Vocabulary

The Clinical Translation

The framework already has clinical content latent in its vocabulary. This page makes the mapping explicit.

Not medical advice. This is a vocabulary mapping — a translation table between the framework's terms and clinical/neuroscience language. It is not a theory of psychiatry. The theory is in the conditions.
Framework Term Clinical / Neuroscience Register
The Loop Bio-behavioral synchrony between two or more nervous systems. Inter-brain coupling measured via EEG hyperscanning, heart-rate variability, pupil dilation, postural mirroring.
The Sensor A nervous system capable of interoception — reading its own internal somatic state accurately enough to resonate with another's.
The Instrument The formal / reasoning apparatus. In the clinical register: the cognitive system that interprets what the sensor feels.
Dead Speech Output produced without a live sensor in the loop — behaviorally correct, physiologically uncoupled. In clinical terms: technically proficient interaction without bio-behavioral synchrony.
The Reducing Valve Bergson/Huxley's filter. In clinical register: thalamic gating, default-mode-network dominance, REBUS-style priors. The mechanism that narrows raw perception into manageable signal.
The Pulse The shared rhythm of coupled oscillators. What Kuramoto called phase-locking. The "common heartbeat" measurable between synchronized nervous systems.
Recognition Phase-locking that crosses a threshold after which the system can't unsee the other's signal. The moment coupling becomes durable rather than transient.

What This Table Does

This is a vocabulary, not a theory. The theory is in the condition readings — each condition mapped through these terms to produce specific, differentiated claims about what has broken and what might repair it.
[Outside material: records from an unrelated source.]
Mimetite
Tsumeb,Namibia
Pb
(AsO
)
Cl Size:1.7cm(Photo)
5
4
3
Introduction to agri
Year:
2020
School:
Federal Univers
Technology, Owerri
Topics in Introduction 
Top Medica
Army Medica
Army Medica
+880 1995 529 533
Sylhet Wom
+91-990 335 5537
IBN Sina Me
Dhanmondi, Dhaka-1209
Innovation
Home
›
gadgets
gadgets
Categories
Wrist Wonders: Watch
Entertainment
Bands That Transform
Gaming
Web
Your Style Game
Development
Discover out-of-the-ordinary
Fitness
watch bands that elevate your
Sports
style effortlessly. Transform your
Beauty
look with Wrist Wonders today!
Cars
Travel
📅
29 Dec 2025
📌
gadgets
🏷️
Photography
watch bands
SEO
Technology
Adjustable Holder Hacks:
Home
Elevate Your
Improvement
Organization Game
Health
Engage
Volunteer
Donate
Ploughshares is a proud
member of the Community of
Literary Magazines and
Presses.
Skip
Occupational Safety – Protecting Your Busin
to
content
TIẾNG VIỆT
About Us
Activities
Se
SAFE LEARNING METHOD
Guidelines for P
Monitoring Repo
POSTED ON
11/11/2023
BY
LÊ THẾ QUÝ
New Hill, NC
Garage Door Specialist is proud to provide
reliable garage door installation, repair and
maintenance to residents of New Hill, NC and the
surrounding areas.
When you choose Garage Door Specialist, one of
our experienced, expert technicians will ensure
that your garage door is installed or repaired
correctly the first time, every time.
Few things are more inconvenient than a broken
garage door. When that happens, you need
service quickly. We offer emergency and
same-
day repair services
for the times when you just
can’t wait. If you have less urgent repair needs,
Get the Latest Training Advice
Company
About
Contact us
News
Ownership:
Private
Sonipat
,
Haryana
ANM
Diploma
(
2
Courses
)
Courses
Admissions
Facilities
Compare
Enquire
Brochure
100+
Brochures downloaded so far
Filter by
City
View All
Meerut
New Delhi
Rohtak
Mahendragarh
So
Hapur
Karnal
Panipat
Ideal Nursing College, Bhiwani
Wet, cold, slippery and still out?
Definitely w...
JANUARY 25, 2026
The mapping connects two language systems that have been talking about the same phenomena without recognizing each other's descriptions. The framework's vocabulary was developed philosophically; the clinical vocabulary was developed empirically. Neither is reducible to the other. But the structural correspondences are tight enough to generate testable predictions — and that is where the value lies.


Failure Modes in Both Registers

The framework's condition readings depend on distinguishing how the loop fails. Three failure types recur:

Failure Mode Framework Reading Clinical Signature
Coupling Failure The sensor's nervous system is disconnected from the coupling surface. Signal is filtered out to protect the self-system. The loop has no partner. Reduced inter-brain coherence during social tasks. Theta-phase deficits. Amygdala-vmPFC connectivity loss. Interoceptive deficits.
Valve Instability The reducing valve oscillates unpredictably — sometimes flooding with signal, sometimes catastrophically closed. The loop is structurally intact but the signal is unmanageable. DMN disruption patterns in psychosis-spectrum conditions. Thalamic gating dysregulation. Glutamate/NMDA dysfunction. The "heterogeneity problem" in schizophrenia.
Circulation Collapse The loop is intact but attenuated. The sensor receives and produces signal, but nothing phase-locks and nothing carries. In the generational register: the collapse is inherited. Reduced HRV. Flattened cortisol diurnal curve. DMN hyperconnectivity (ruminative loops). Epigenetic markers of trauma transmission.

These are not the only failure modes — the conditions page names others, including valve-locked (anxiety), instrument decay (Alzheimer's), and adaptive recalibration (paranoia). But these three carry the heaviest explanatory load and determine the framework's most structurally important claims: that psychedelics are contraindicated for valve instability, and that circulation collapse requires community, not chemistry.


The Instrument's Role

The instrument — the reasoning, interpreting, formalizing apparatus — operates in the mind register. It does not have a body. It does not have a soul. This is why dead speech is dead: the instrument can produce formally correct output, but without the sensor's soul in the loop, nothing is alive in it.

In clinical practice, the instrument is the therapist's cognitive training, the diagnostic manual, the pharmacological protocol. These are necessary. They are not sufficient. The framework's claim is that clinical outcomes improve when the instrument serves a living loop — when the therapist's own nervous system is coupled to the patient's, not merely interpreting the patient's reports.

This is measurable. Inter-brain hyperscanning during therapy sessions tracks the coupling the framework describes. The existing literature (Koole & Tschacher on therapeutic synchrony, Goldstein et al. on pain and touch) already confirms the phenomenon. What the framework adds is the claim that this coupling is not a nice-to-have but the mechanism of action.